Echelon

If you believe the ALCU, the Echelon Organization is monitoring ALL of our communications - the web, phones, TV and radio, etc. (emphasis on ALL)

Personally, I find this hard to believe. Does this technology exist?

Here’s a link to get us started: http://www.echelonwatch.org/

Your thoughts?


The odds that the bread will fall butter side down are directly proportional to the cost of the carpet.

None of the documents posted on this web site said anything close to what it was said they said. The letters from Australia’s DSD was a statment of general policy concerning operation of legal wiretap operations in pursuit of international criminals. We do the same thing here, its not a secret.

I don’t know what the ‘European Parliament’ is, but those web pages look pretty hokey to me - and since they appear on the same host they have no credibility.

I doubt the ACLU is even behind this - I imagine they are pirating the ACLU brand to try to get some credibility for their nutcase paranoia.

The ACLU is very definitely behind it. You can see this just by going to the ACLU’s home page, www.aclu.org - follow the “Privacy” link.

BTW, the European Parliament is the legislative body of the European Union - exactly what it sounds like, I would have thought …

This issue has been discussed before. I refer you to: http://www.straightdope.com/ubb/Forum3/HTML/003199.html


Felice

“Everything, once understood, is trivial.” -WES

I’ll reply here, since the old debate seems more or less dead.

First, I’ll confess not having read the entire UCLA website, but I came across these passages in the report for the European Parliament, and I quote:

" 55. Routes taken by Internet “packets” depend on the origin and destination of the data, the systems through which they enter and leaves the
Internet, and a myriad of other factors including time of day. Thus, routers within the western United States are at their most idle at the time when
central European traffic is reaching peak usage. It is thus possible (and reasonable) for messages travelling a short distance in a busy European
network to travel instead, for example, via Internet exchanges in California. It follows that a large proportion of international communications on the
Internet will by the nature of the system pass through the United States and thus be readily accessible to NSA. "

While basically true, it’s definitely not accurate. It does not “make sense” to move IP packets twice over the Atlantic if it can be avoided, those lines are expensive. European ISPs interconnect their networks as much as possible and so, I would suppose, do American ISPs. It makes economic sense to do so.

In other words, IP traffic can take many different ways through the network, and Echelon operators would need to plant a LOT of wiretaps to get at even a small proportion of the traffic.

Of course, different IP packets containing data from the same e-mail (or other communication) may be (and often are) transmitted on separate lines, making “scanning” even more difficult.
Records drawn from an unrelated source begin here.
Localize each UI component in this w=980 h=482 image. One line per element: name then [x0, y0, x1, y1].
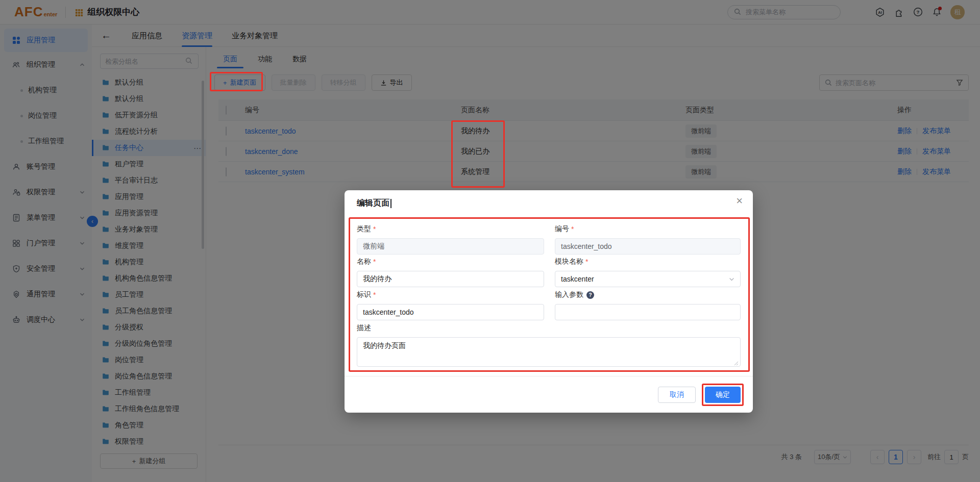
required-mark: * — [373, 258, 376, 266]
type-field[interactable] — [357, 238, 544, 255]
module-name-value: taskcenter — [561, 275, 594, 283]
ident-field[interactable] — [357, 304, 544, 320]
name-field[interactable] — [357, 271, 544, 287]
modal-footer-divider — [345, 376, 753, 376]
required-mark: * — [373, 225, 376, 233]
field-label-ident: 标识* — [357, 290, 376, 299]
edit-page-modal: 编辑页面 × 类型* 编号* 名称* 模块名称* taskcenter 标识* — [345, 190, 753, 413]
code-field[interactable] — [555, 238, 741, 255]
desc-field[interactable]: 我的待办页面 — [357, 337, 741, 367]
required-mark: * — [373, 291, 376, 299]
app-root: AFC enter 组织权限中心 AI ? — [0, 0, 980, 482]
field-label-module: 模块名称* — [555, 257, 588, 266]
module-name-select[interactable]: taskcenter — [555, 271, 741, 287]
modal-title: 编辑页面 — [357, 198, 391, 209]
field-label-params: 输入参数 ? — [555, 290, 594, 299]
cancel-button[interactable]: 取消 — [658, 387, 696, 403]
required-mark: * — [571, 225, 574, 233]
text-cursor — [390, 199, 391, 208]
field-label-code: 编号* — [555, 224, 574, 234]
chevron-down-icon — [729, 276, 734, 282]
params-field[interactable] — [555, 304, 741, 320]
help-icon[interactable]: ? — [586, 291, 594, 299]
field-label-type: 类型* — [357, 224, 376, 234]
field-label-desc: 描述 — [357, 323, 371, 333]
close-icon[interactable]: × — [736, 195, 743, 207]
required-mark: * — [585, 258, 588, 266]
field-label-name: 名称* — [357, 257, 376, 266]
confirm-button[interactable]: 确定 — [705, 387, 741, 403]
Not only do you have to scan all of the lines, you have to merge the data somewhere - meaning of course, that you have to have a parallel transmission capacity of about the same size as the lines you are monitoring. (Am I making sense at all ?) Of course, I or one of my colleagues could on a whim decide to reconfigure the routers in order to redirect the traffic, making Echelon’s task even harder.

MAN, this post is getting long. What I’m trying to say is: The nature of the Internet makes bugging it on a larger scale a hard task, not an easy one. (On a lighter note, I might add that the nature of most Internet engineers would cause them to yell bloody murder if they suspected foul play on what they consider their private playground.)

About the phone network, I’ll admit to being ignorant - any telco engineers out there ?

Being worried is the thinking man’s form of meditation.

It would probably only happen if certain routes were down in Europe. I’m positive that by design, packets are never routed across the pond twice.

I’m surprised no one else finds it significant that that web page is basically lying about what the DSD documents really mean - its insulting, as though they expect me to not even read them.

http://www.teledotcom.com/directlink.cgi?TLC19991213S0017

Crazily enough, this was just the topic of the day in my Politics of the Internet class. Contrary to what has been said here, packets are often bounced around between continents. Once, when my professor was in Italy, he found that all his email was routed to the united states before it went back to Italy.
Telephone monitering has been happening for a long time. In I think 1996 on the coast of England, an old goverment owned tower was sold. It ended up that the tower was right in the line of microwave telephone transmissions between Ireland and the UK. Trasmissions could be blocked, monitered, and sent right on through.
Germany even passed a law about that sort of thing. They said that info gathered form electronic evesdropping can be gathered for national security purposes, but that that info could not be disclosed to the police. Having a law about it certainly seems to imply that it exists.
Granted, I probably got the details wrong and my professor could be a complete kook, but it seems to me that Eschelon is a reality.